It is known worldwide as, arguably, the best search engine in cybersphere, but Google, can actually swing the results of the US presidential elections, says Robert Epstein, senior research psychologist at the American Institute for Behavioural Research and Technology and the former editor-in-chief of Psychology Today.
"America's next president could be eased into office not just by TV ads or speeches, but by Google's secret decisions, and no one--except for me and perhaps a few other obscure researchers--would know how this was accomplished," Epstein says in an op-ed published on politico.com on August 19, 2015.
Epstein said his position was based on the outcomes of an experiment he carried out with his his colleague, Ronald E. Robertson.
To cary out the experiment, "participants were randomly assigned to one of three groups in which search rankings favoured either Candidate A, Candidate B or neither candidate. Participants were given brief descriptions of each candidate and then asked how much they liked and trusted each candidate and whom they would vote for. Then they were allowed up to 15 minutes to conduct online research on the candidates using a Google-like search engine we created called Kadoodle."
"Each group had access to the same 30 search results--all real search results linking to real web pages from a past election. Only the ordering of the results differed in the three groups. People could click freely on any result or shift between any of five different results pages, just as one can on Google's search engine."

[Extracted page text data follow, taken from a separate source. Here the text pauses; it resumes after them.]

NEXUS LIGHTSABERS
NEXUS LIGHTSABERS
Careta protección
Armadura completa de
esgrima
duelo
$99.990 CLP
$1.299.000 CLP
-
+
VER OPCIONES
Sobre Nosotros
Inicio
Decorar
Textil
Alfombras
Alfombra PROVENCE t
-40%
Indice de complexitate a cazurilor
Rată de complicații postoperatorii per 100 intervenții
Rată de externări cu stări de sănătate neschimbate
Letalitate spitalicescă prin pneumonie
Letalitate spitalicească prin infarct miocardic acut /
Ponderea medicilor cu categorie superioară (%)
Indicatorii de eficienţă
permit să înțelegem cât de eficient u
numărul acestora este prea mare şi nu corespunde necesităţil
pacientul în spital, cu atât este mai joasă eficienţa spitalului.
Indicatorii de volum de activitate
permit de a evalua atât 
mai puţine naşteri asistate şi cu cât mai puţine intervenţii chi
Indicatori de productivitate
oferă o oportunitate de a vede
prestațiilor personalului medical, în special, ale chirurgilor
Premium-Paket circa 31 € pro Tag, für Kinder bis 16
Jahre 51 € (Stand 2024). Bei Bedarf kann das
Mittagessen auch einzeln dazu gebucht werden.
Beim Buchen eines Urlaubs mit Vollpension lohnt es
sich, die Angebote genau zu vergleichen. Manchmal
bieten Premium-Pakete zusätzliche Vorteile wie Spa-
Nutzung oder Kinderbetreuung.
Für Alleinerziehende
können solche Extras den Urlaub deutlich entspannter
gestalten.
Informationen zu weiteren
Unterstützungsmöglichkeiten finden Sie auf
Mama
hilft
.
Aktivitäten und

When the participants were done searching, they were asked those questions again. It was discovered that on all measures, opinions shifted in the direction of the candidate who was favoured in the rankings. Trust, liking and voting preferences all shifted predictably.
The research results also demonstrated "this shift with real voters during an actual electoral campaign--in an experiment conducted with more than 2,000 eligible, undecided voters throughout India during the 2014 Lok Sabha election there--the largest democratic election in history, with more than 800 million eligible voters and 480 million votes ultimately cast."

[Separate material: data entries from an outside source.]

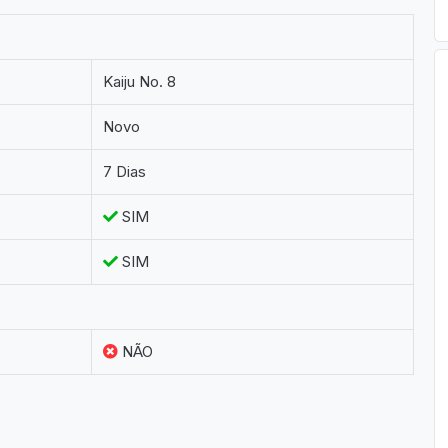
Kaiju No. 8
Novo
7 Dias
SIM
SIM
NÃO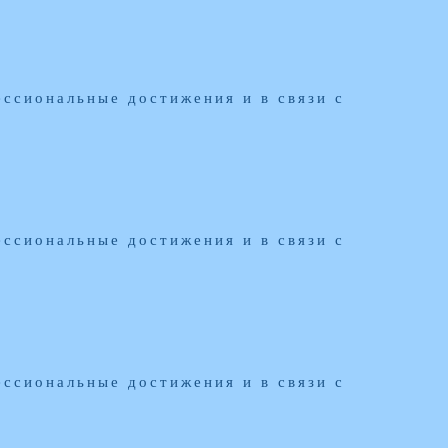
ссиональные достижения и в связи с
ссиональные достижения и в связи с
ссиональные достижения и в связи с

Epstein further stated that given that many elections are won by small margins, this gives Google the power to "flip upwards of 25 percent of the national elections worldwide."

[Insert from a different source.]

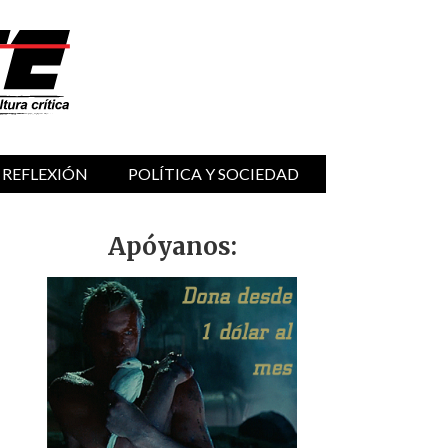
 REFLEXIÓN
POLÍTICA Y SOCIEDAD
Apóyanos:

He said that since half of presidential elections in the United States have been won by margins under 7.6 percent, the ability to decide the final outcome of a presidential election is "well within Google's control."
However, Google said the provision of "relevant answers has been the cornerstone of Google's approach to search from the very beginning" and that tweaking its algorithm to swing votes in favour of a candidate "would undermine the people's trust in our results and company".
Epstein believed Google's statement was "meaningless". He said the provision of "relevant answers" to election-related questions does not rule out the possibility of favouring one candidate over another in search rankings.